[Extracted page text data]
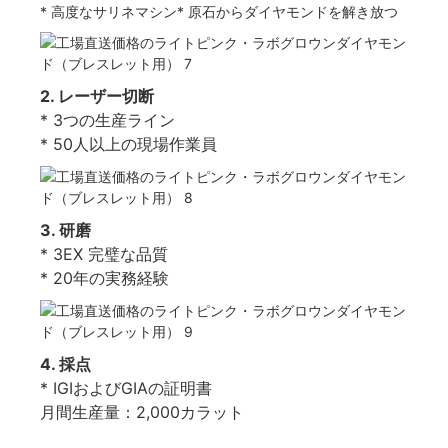
* 高度なサリネマシン* 原石からダイヤモンドを解き放つ
2. レーザー切断
* 3つの生産ライン
* 50人以上の現場作業員
3. 研磨
* 3EX 完璧な品質
* 20年の実務経験
4. 採点
* IGIおよびGIAの証明書
月間生産量：2,000カラット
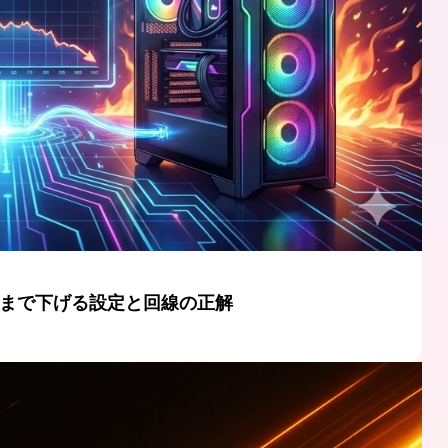
極限まで下げる設定と回線の正解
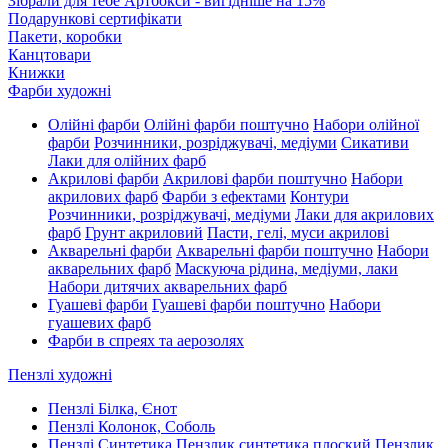
Зібрали для тебе Артбокси - вигідніше на 15%
Подарункові сертифікати
Пакети, коробки
Канцтовари
Книжки
Фарби художні
Олійні фарби
Олійні фарби поштучно
Набори олійної
фарби
Розчинники, розріджувачі, медіуми
Сикативи
Лаки для олійних фарб
Акрилові фарби
Акрилові фарби поштучно
Набори
акрилових фарб
Фарби з ефектами
Контури
Розчинники, розріджувачі, медіуми
Лаки для акрилових
фарб
Грунт акриловий
Пасти, гелі, муси акрилові
Акварельні фарби
Акварельні фарби поштучно
Набори
акварельних фарб
Маскуюча рідина, медіуми, лаки
Набори дитячих акварельних фарб
Гуашеві фарби
Гуашеві фарби поштучно
Набори
гуашевих фарб
Фарби в спреях та аерозолях
Пензлі художні
Пензлі Білка, Єнот
Пензлі Колонок, Соболь
Пензлі Синтетика
Пензлик синтетика плоский
Пензлик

## PROBLEM TO WORK ON
Please copy the records above word for word, leaving out every picture.

## RESULT FOR THIS TASK
* 高度なサリネマシン* 原石からダイヤモンドを解き放つ
2. レーザー切断
* 3つの生産ライン
* 50人以上の現場作業員
3. 研磨
* 3EX 完璧な品質
* 20年の実務経験
4. 採点
* IGIおよびGIAの証明書
月間生産量：2,000カラット
極限まで下げる設定と回線の正解
Зібрали для тебе Артбокси - вигідніше на 15%
Подарункові сертифікати
Пакети, коробки
Канцтовари
Книжки
Фарби художні
Олійні фарби
Олійні фарби поштучно
Набори олійної
фарби
Розчинники, розріджувачі, медіуми
Сикативи
Лаки для олійних фарб
Акрилові фарби
Акрилові фарби поштучно
Набори
акрилових фарб
Фарби з ефектами
Контури
Розчинники, розріджувачі, медіуми
Лаки для акрилових
фарб
Грунт акриловий
Пасти, гелі, муси акрилові
Акварельні фарби
Акварельні фарби поштучно
Набори
акварельних фарб
Маскуюча рідина, медіуми, лаки
Набори дитячих акварельних фарб
Гуашеві фарби
Гуашеві фарби поштучно
Набори
гуашевих фарб
Фарби в спреях та аерозолях
Пензлі художні
Пензлі Білка, Єнот
Пензлі Колонок, Соболь
Пензлі Синтетика
Пензлик синтетика плоский
Пензлик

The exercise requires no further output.